◆ Problem description
Word for word, repeat all the entries below, but without the pictures.

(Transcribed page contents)
* * * * * * * * *

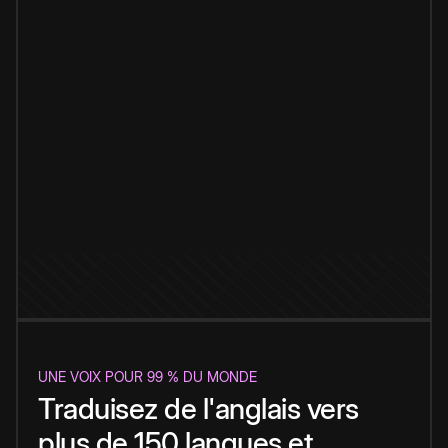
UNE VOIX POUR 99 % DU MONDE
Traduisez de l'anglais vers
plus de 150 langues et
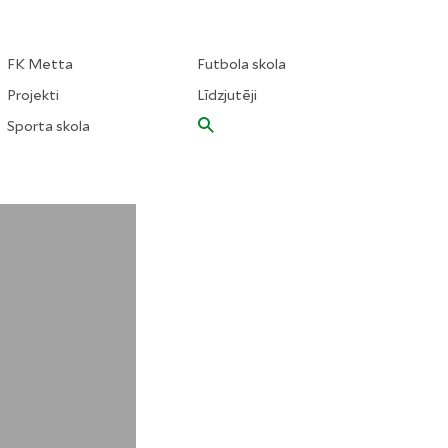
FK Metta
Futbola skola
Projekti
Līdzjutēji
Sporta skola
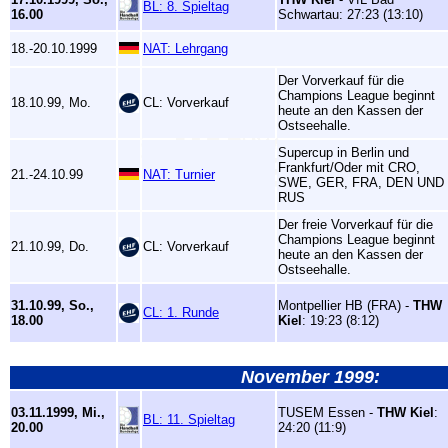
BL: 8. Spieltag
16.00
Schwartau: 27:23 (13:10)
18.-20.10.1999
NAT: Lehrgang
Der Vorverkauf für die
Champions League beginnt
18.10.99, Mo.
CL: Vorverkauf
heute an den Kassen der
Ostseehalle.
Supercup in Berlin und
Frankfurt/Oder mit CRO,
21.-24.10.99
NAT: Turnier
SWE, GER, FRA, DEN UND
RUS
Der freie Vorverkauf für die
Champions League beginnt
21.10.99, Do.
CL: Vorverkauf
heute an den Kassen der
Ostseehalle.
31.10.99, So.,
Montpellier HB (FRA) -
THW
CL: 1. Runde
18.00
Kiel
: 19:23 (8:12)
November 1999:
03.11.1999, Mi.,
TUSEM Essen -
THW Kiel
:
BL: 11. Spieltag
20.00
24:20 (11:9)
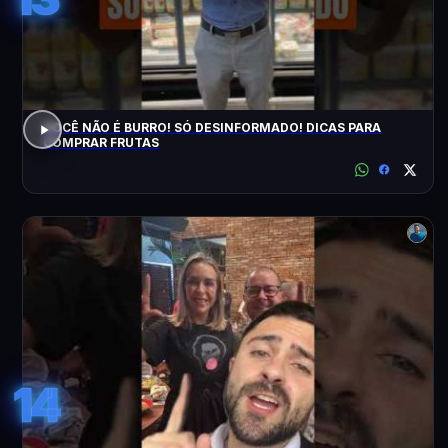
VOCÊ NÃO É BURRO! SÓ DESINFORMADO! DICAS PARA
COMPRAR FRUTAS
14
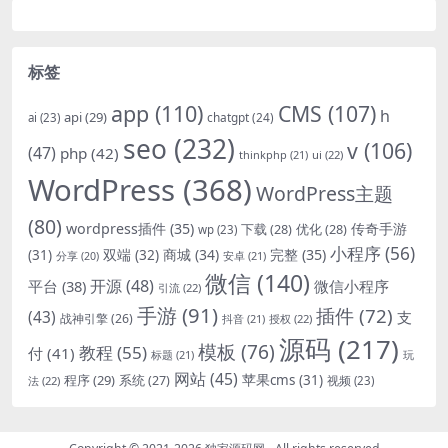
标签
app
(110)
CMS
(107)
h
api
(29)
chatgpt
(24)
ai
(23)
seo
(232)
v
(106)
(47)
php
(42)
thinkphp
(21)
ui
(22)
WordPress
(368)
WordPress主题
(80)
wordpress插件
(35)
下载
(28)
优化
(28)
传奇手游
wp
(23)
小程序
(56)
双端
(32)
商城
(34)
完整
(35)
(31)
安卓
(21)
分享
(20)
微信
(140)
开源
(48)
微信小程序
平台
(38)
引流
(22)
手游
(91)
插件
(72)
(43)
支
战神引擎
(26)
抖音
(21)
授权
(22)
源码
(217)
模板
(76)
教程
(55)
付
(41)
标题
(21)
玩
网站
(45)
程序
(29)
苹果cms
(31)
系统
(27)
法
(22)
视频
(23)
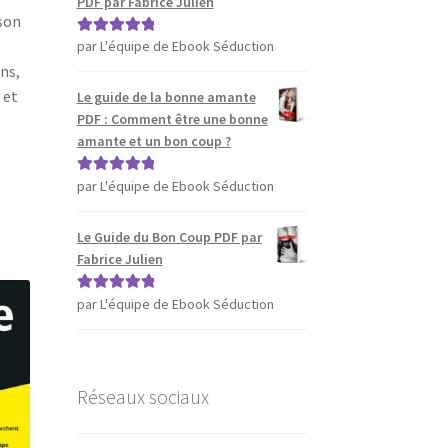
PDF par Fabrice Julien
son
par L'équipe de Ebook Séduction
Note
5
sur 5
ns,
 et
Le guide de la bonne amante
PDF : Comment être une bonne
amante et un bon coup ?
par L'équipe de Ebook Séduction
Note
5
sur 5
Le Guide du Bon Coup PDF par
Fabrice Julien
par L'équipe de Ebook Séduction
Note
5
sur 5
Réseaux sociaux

* * * * * * * * *

◆ Solution to this exercise
UNE VOIX POUR 99 % DU MONDE
Traduisez de l'anglais vers
plus de 150 langues et
FK Metta
Futbola skola
Projekti
Līdzjutēji
Sporta skola
BL: 8. Spieltag
16.00
Schwartau: 27:23 (13:10)
18.-20.10.1999
NAT: Lehrgang
Der Vorverkauf für die
Champions League beginnt
18.10.99, Mo.
CL: Vorverkauf
heute an den Kassen der
Ostseehalle.
Supercup in Berlin und
Frankfurt/Oder mit CRO,
21.-24.10.99
NAT: Turnier
SWE, GER, FRA, DEN UND
RUS
Der freie Vorverkauf für die
Champions League beginnt
21.10.99, Do.
CL: Vorverkauf
heute an den Kassen der
Ostseehalle.
31.10.99, So.,
Montpellier HB (FRA) -
THW
CL: 1. Runde
18.00
Kiel
: 19:23 (8:12)
November 1999:
03.11.1999, Mi.,
TUSEM Essen -
THW Kiel
:
BL: 11. Spieltag
20.00
24:20 (11:9)
VOCÊ NÃO É BURRO! SÓ DESINFORMADO! DICAS PARA
COMPRAR FRUTAS
14
标签
app
(110)
CMS
(107)
h
api
(29)
chatgpt
(24)
ai
(23)
seo
(232)
v
(106)
(47)
php
(42)
thinkphp
(21)
ui
(22)
WordPress
(368)
WordPress主题
(80)
wordpress插件
(35)
下载
(28)
优化
(28)
传奇手游
wp
(23)
小程序
(56)
双端
(32)
商城
(34)
完整
(35)
(31)
安卓
(21)
分享
(20)
微信
(140)
开源
(48)
微信小程序
平台
(38)
引流
(22)
手游
(91)
插件
(72)
(43)
支
战神引擎
(26)
抖音
(21)
授权
(22)
源码
(217)
模板
(76)
教程
(55)
付
(41)
标题
(21)
玩
网站
(45)
程序
(29)
苹果cms
(31)
系统
(27)
法
(22)
视频
(23)
PDF par Fabrice Julien
son
par L'équipe de Ebook Séduction
Note
5
sur 5
ns,
 et
Le guide de la bonne amante
PDF : Comment être une bonne
amante et un bon coup ?
par L'équipe de Ebook Séduction
Note
5
sur 5
Le Guide du Bon Coup PDF par
Fabrice Julien
par L'équipe de Ebook Séduction
Note
5
sur 5
Réseaux sociaux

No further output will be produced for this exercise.